Grafton, NY Mike Groll/AP
Postal clerk Pamela Bentley shovels snow in front of the U.S. Post Office
Winter is coming, and it seemed like almost over night, we transitioned from sweater weather to puffer jacket season in 2016.
This image of a post office worker in Grafton, New York was taken on Monday. The snow is up to her knees and piles of white ares stacked high on the picket fence. It reminds me of joyous elementary school snow days. As adults, we wake up to snow and think about the grey, gross, icy conditions as we commute to work, but as children we would have screamed with happiness as visions of snowmen danced in our heads.
–Grace Guarnieri, editorial intern
Bucharest, Romania Daniel Mihailescu/Getty
Romanian local police officers wear fake beards to impersonate an elderly employee
In Bucharest local police protest a minimum retirement age of 65, demanding it be lowered to something much more reasonable. Here 2 of about 100 officers smirk behind fake beards worn to spur reflection about what an older police force might look like responding to an emergency.
–Manny Howard, deputy editor
Colombo, Sri Lanka Ishara S. Kodikara/Getty
Spot-billed pelicans sit on a street lamp
These pelicans are happily perched on a streetlamp in Colombo, completely unaware of how lucky they are.

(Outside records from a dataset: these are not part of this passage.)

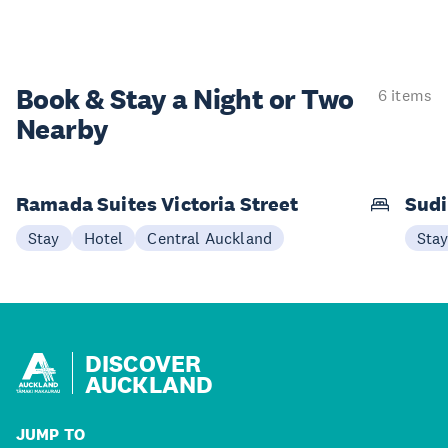
Book & Stay a
Night or Two
6 items
Nearby
Ramada Suites Victoria Street
Sudi
Stay
Hotel
Central Auckland
Sta
DISCOVER
AUCKLAND
JUMP TO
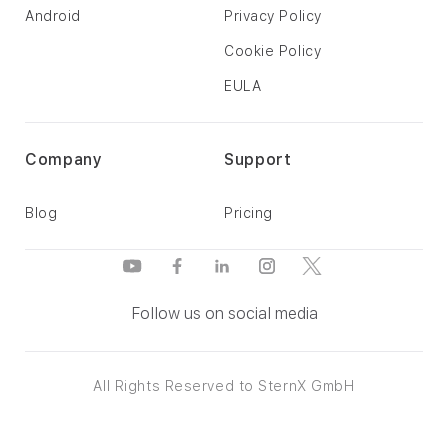
Android
Privacy Policy
Cookie Policy
EULA
Company
Support
Blog
Pricing
Follow us on social media
All Rights Reserved to SternX GmbH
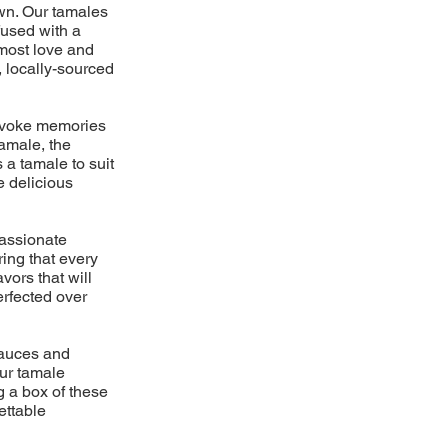
own. Our tamales
fused with a
tmost love and
, locally-sourced
 evoke memories
amale, the
 a tamale to suit
e delicious
passionate
ring that every
vors that will
erfected over
 sauces and
ur tamale
g a box of these
ettable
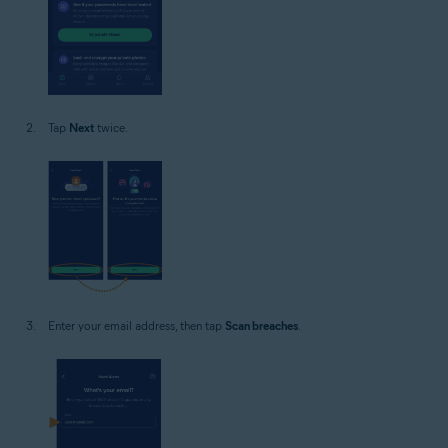
Tap
Next
twice.
Enter your email address, then tap
Scan breaches
.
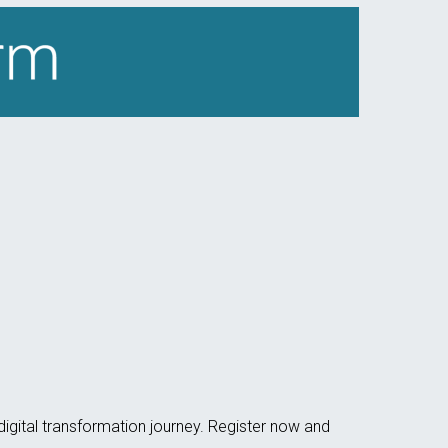
 digital transformation journey. Register now and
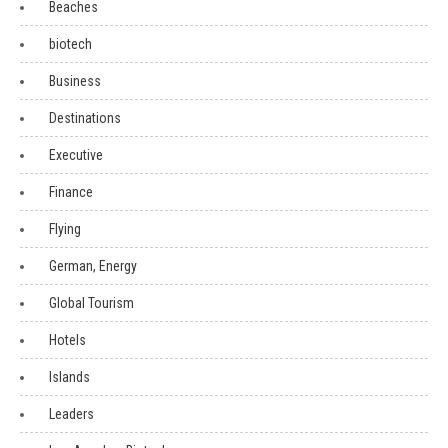
Beaches
biotech
Business
Destinations
Executive
Finance
Flying
German, Energy
Global Tourism
Hotels
Islands
Leaders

They're lucky because they fly around happily in 2016 and not 12 years earlier in 2004, when a tsunami destroyed the coast. I recently read "Wave," a memoir from Sonali Deraniyagala, who lost both her parents, her husband and her two young children in the tsunami that summer. Imagine being the only person to survive in your family. I couldn't go on living, but she did.
–Tatiana Baez, social media coordinator
Kiev, Ukraine Sergei Supinsky/Getty
Ukrainian National Guard members walk past a woman wearing a colourful costume as they patrol
Security is tight by Kiev's Independence Square on the third anniversary of the protests in Ukraine that led to the rise of a pro-European Union government. Even though Monday night's violence included reported attacks by ultra-rightist forces, one patriot can't be kept from showing her colors.